Diffusion, innovation and the tech-politics underlying power transitions
March 1, 2025
Introduction
Klaus Schwab, founder of the World Economic Forum, first popularised the term ‘Fourth Industrial Revolution’ (Schwab 2015).1 Schwab identified artificial intelligence (AI), robotics and biotechnology as some of the key emerging technologies of the unfolding Fourth Industrial Revolution (4IR). Recent developments have elevated one technology over all others as being the defining feature of the Fourth Industrial Revolution — AI.
The great power rivals of the twenty-first century — the United States and China — have both intensified their efforts to become the global leader in AI. Previous industrial revolutions have been associated with great power transitions. Will the geopolitical winners and losers of this century be decided by who leads the battle for AI supremacy? Will China eclipse the US as the preeminent global power?
Authors: Lokendra Sharma & Arindam Goswami are research analysts working with the High-Tech Geopolitics Programme at the Takshashila Institution in Bengaluru.
Technology and the Rise of Great Powers: How Diffusion Shapes Economic Competition (Princeton University Press, 2024) by Jeffrey Ding attempts to answer the above questions. Challenging alarmist accounts that have highlighted China’s lead in various AI innovation indicators, Ding argues that diffusion of general-purpose technologies (GPTs)2 such as AI matters more than just innovation. Highlighting the uphill challenges China faces in unseating the US, he argues that the US is ahead of China as far as GPT diffusion metrics related to AI are concerned.
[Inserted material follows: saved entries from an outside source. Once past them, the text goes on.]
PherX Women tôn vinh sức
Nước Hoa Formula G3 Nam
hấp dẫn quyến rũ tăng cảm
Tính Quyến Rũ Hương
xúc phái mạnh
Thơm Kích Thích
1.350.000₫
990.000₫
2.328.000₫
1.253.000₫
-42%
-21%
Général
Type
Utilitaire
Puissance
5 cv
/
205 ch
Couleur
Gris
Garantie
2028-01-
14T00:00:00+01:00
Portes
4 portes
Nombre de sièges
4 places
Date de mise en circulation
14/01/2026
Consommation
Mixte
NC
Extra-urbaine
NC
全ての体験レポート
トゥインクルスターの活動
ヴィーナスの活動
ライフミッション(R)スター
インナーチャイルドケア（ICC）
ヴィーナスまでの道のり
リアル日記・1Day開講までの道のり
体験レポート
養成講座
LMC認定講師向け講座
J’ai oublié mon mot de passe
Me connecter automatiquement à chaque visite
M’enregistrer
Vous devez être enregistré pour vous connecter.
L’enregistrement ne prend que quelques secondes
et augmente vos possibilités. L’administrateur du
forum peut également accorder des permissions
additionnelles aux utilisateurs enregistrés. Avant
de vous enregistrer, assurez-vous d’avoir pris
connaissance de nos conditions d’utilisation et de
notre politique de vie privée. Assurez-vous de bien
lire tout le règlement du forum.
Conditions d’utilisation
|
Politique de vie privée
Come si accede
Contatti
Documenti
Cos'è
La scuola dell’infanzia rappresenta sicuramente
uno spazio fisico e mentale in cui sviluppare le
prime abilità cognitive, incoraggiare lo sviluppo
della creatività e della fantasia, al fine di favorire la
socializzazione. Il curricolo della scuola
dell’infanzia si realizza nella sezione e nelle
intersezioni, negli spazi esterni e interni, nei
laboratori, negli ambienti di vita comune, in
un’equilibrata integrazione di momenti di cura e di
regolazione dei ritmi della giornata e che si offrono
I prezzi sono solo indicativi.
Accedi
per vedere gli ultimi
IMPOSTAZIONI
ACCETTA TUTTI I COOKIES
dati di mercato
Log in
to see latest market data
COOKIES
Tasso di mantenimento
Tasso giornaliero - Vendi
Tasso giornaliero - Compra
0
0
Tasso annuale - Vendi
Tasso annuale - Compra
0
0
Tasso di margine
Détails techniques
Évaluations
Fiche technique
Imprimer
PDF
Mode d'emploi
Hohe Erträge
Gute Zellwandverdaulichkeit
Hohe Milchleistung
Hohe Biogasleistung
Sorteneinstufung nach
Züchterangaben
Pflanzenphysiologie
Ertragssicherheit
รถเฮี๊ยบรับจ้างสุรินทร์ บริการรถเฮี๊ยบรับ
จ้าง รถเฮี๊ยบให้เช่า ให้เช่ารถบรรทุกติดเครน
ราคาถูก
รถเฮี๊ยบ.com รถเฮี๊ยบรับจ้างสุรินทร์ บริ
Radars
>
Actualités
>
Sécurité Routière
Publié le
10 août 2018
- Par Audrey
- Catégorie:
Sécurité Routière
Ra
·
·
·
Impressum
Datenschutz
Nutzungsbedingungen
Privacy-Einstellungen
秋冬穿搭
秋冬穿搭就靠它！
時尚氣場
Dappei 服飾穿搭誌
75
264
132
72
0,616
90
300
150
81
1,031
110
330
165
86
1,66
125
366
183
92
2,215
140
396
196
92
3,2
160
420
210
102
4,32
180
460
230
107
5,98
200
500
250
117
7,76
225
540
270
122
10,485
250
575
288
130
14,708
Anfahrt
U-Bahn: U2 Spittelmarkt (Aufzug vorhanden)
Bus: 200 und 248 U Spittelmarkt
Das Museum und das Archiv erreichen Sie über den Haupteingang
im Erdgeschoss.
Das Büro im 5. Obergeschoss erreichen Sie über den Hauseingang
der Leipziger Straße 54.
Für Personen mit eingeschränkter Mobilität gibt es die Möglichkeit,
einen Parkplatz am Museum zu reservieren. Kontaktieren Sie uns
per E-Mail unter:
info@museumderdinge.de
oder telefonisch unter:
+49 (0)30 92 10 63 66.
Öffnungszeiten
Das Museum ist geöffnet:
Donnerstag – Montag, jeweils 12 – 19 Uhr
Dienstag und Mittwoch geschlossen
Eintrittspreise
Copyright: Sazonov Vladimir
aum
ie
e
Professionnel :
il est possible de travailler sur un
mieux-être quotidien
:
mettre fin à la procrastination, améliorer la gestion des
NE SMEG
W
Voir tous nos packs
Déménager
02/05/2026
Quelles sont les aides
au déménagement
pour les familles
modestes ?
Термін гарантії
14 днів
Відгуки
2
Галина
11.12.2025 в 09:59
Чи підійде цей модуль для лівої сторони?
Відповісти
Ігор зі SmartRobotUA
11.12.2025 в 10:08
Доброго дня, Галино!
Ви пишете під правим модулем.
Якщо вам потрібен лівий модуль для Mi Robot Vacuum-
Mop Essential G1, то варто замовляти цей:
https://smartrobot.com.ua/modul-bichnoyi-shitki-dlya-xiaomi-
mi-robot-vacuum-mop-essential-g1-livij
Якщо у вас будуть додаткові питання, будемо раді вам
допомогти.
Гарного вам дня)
In this book, Ding applies the GPT diffusion theory to provide a fresh retelling of historical industrial revolutions. His argument has relevance beyond the great power rivalry between the US and China; it has lessons for rising powers such as India.
Unpacking Ding’s GPT and Leading-Sector Theories
The central theme that motivates Ding’s scholarly inquiry is one that has inspired a lot of international relations scholarship3 — what causes the rise and fall of great powers? More specifically, what role do technological revolutions play in power transitions?
In answering this, Ding challenges the dominant idea of a leading-sector (LS) mechanism that ‘stresses a country’s ability to dominate innovation in leading sectors’ (p.15). Building on decades-long scholarship on GPTs4, Ding argues that it is the diffusion of GPTs, as opposed to the LS model, that best explains the historical winners and losers during power transitions.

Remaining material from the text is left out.